Directions for this task |
Your answer must be exactly the lines from the one containing "Locate an element on the screen. Image" through the end of the material, both ends included, without pictures.

:::

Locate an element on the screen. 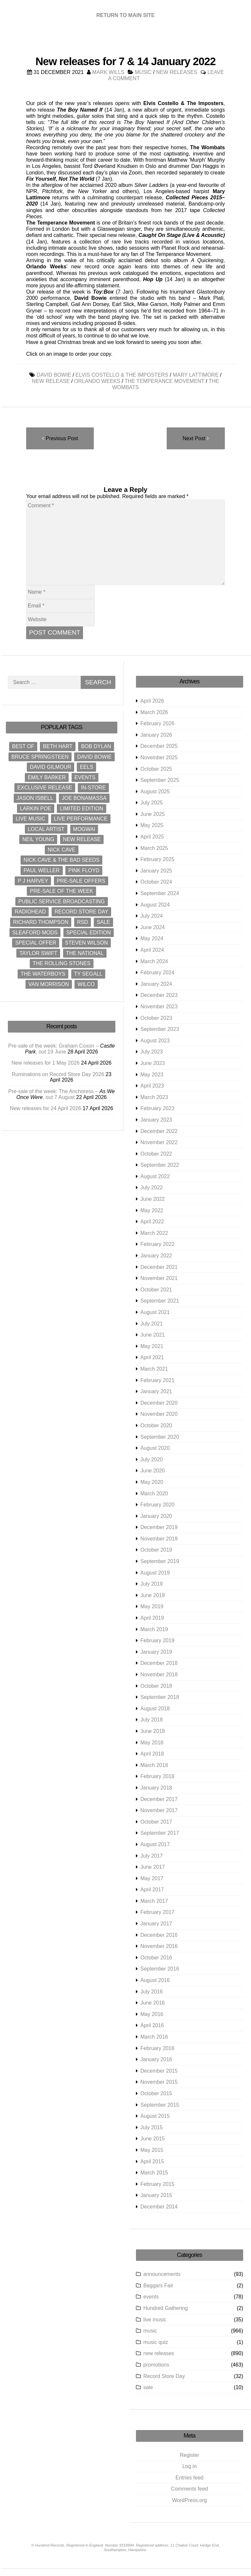 This screenshot has height=2576, width=251. January 2025 is located at coordinates (156, 871).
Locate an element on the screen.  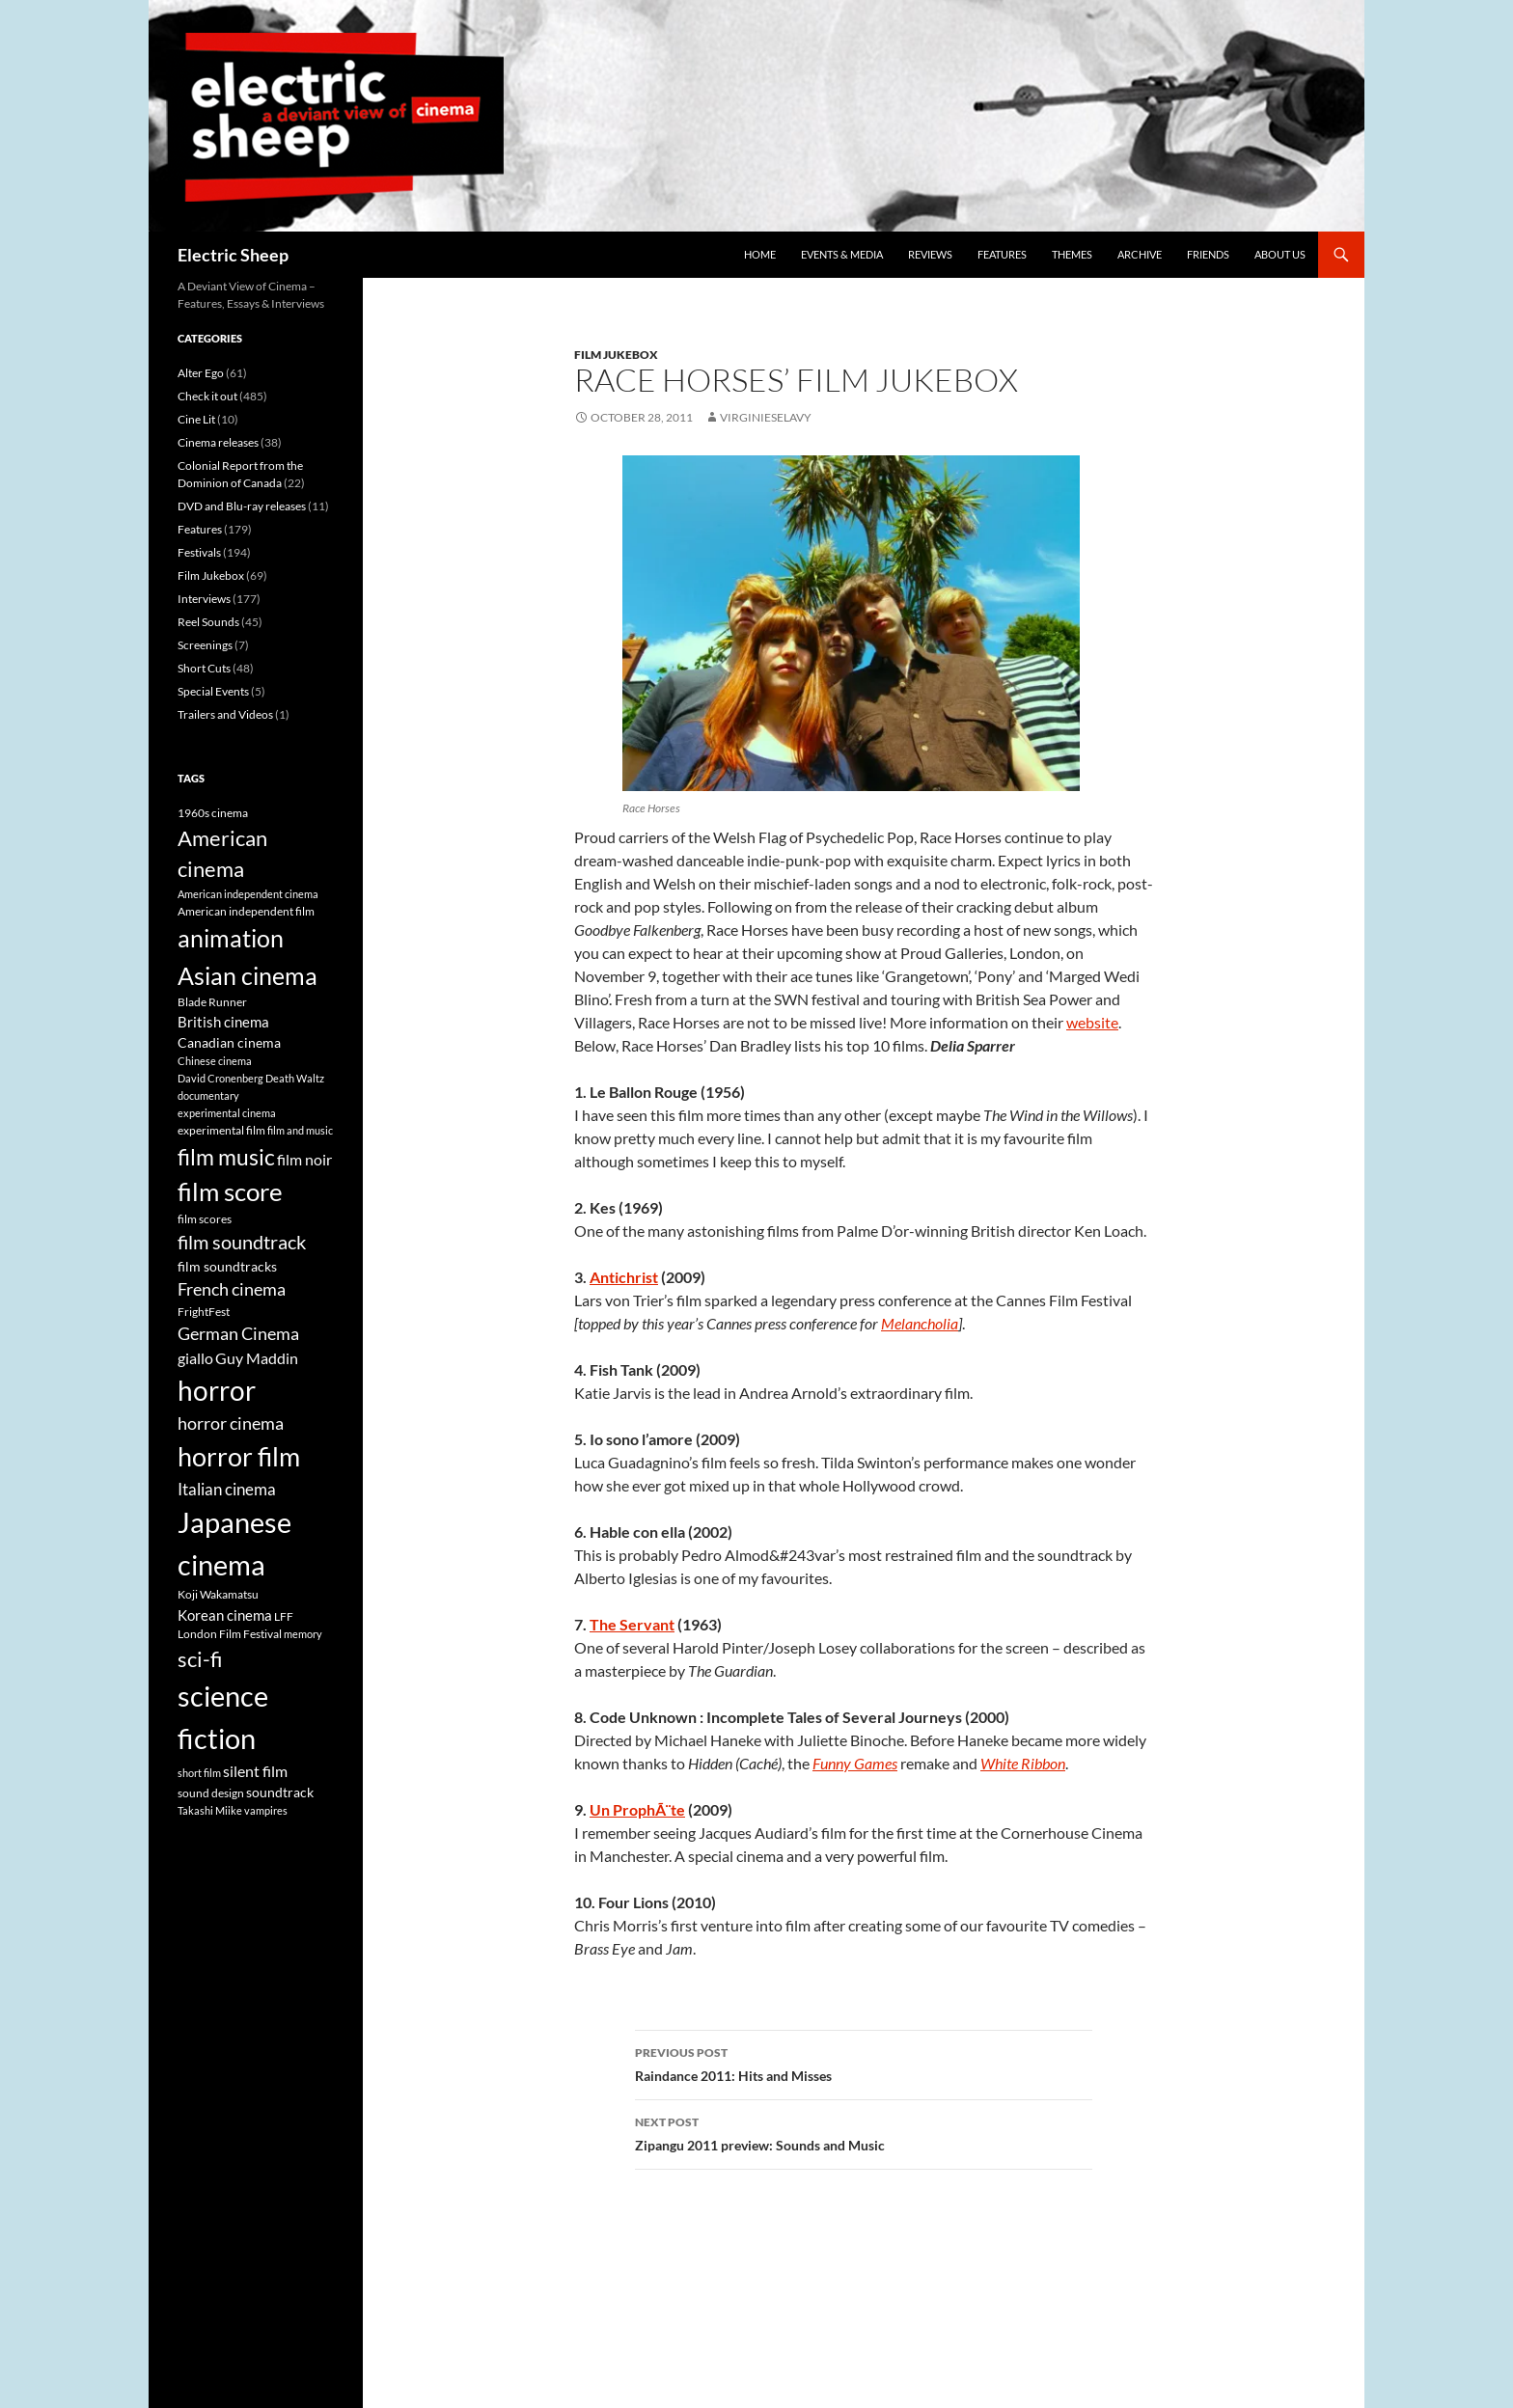
film score [film score (24 items)] is located at coordinates (230, 1191).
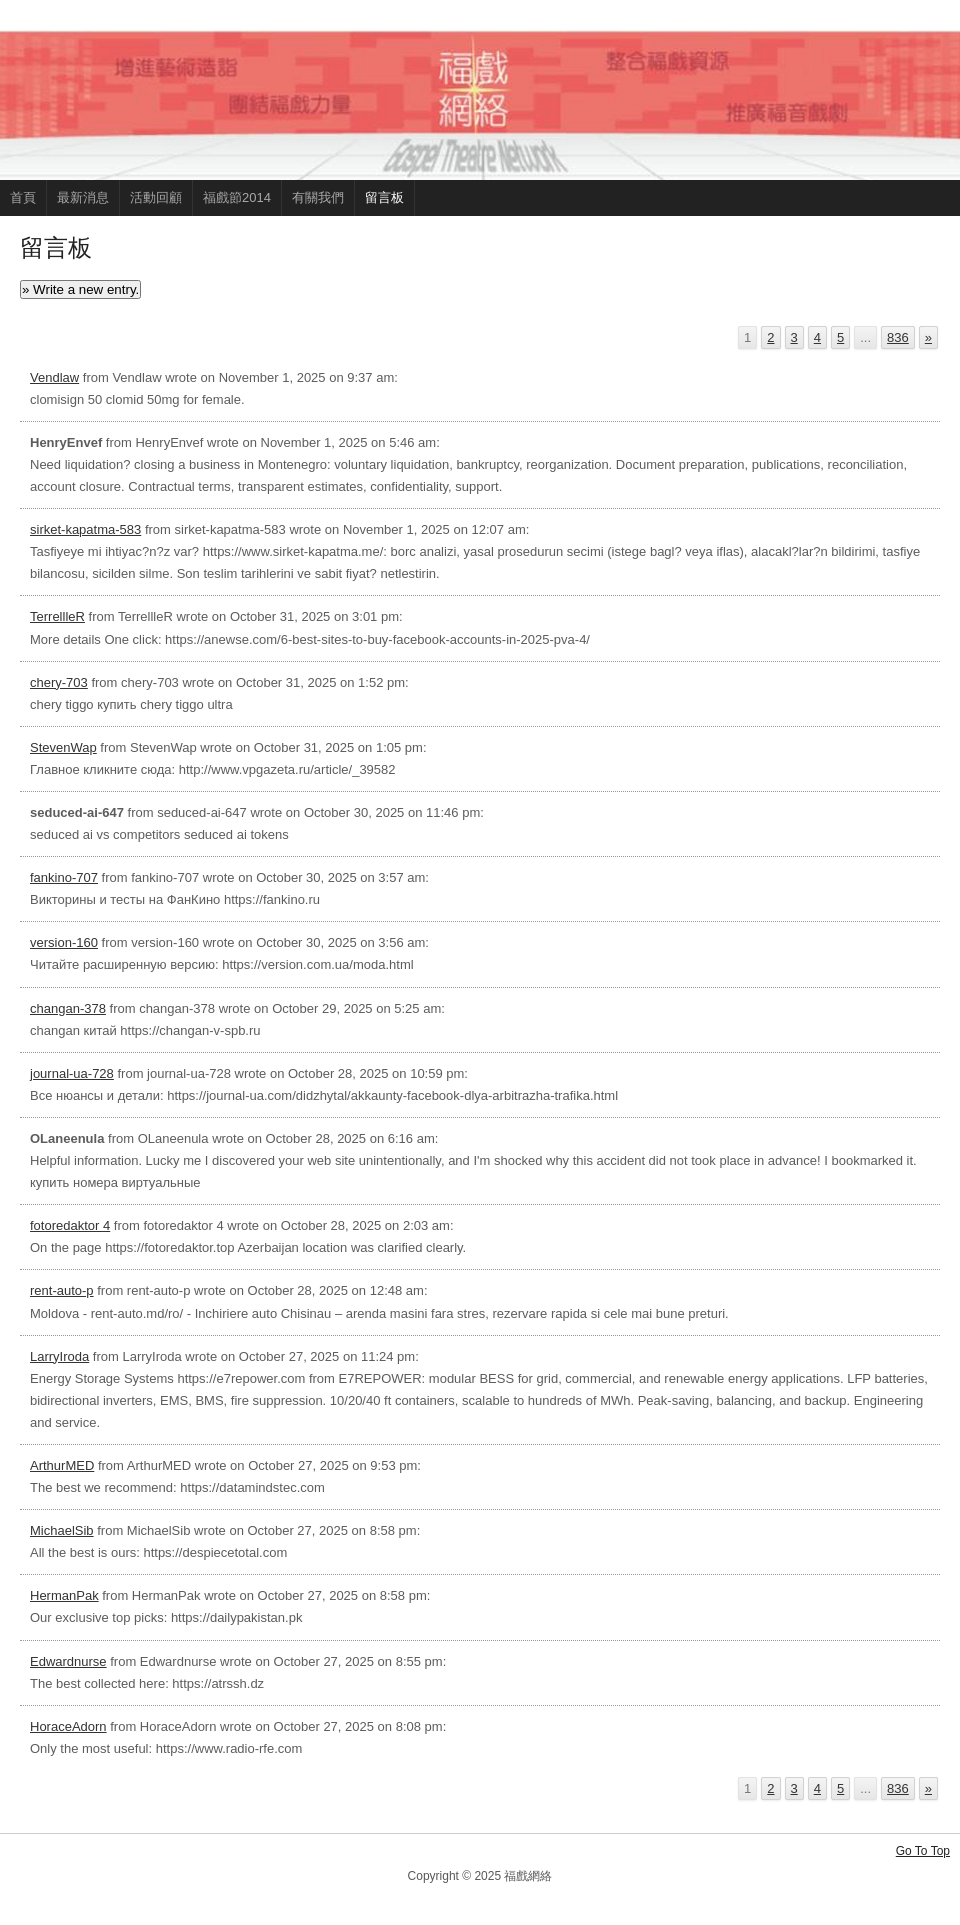 This screenshot has height=1925, width=960. What do you see at coordinates (59, 682) in the screenshot?
I see `chery-703` at bounding box center [59, 682].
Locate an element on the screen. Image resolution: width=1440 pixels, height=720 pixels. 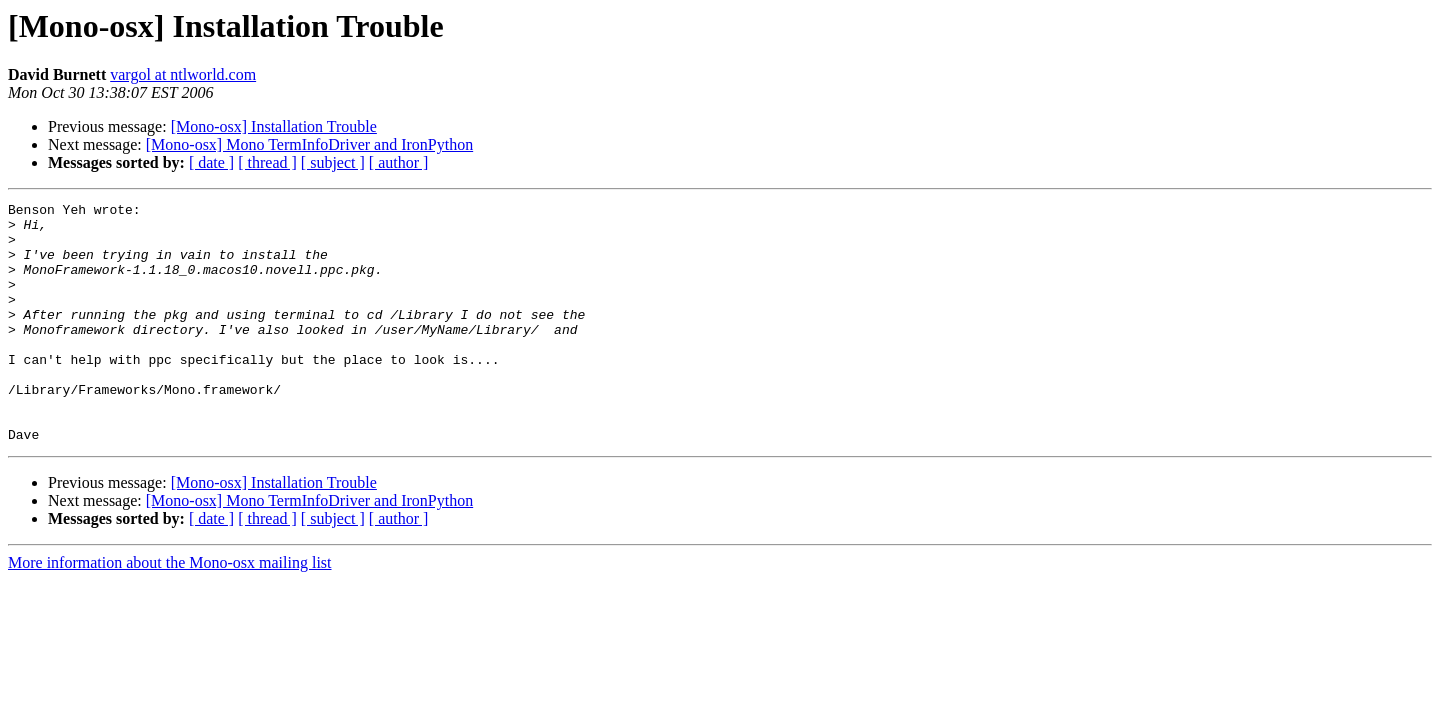
More information about the Mono-osx mailing list is located at coordinates (170, 610).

:::

Task result |
Locate an element on the screen. Image resolution: width=1440 pixels, height=720 pixels. 
More information about the Mono-osx mailing list is located at coordinates (170, 610).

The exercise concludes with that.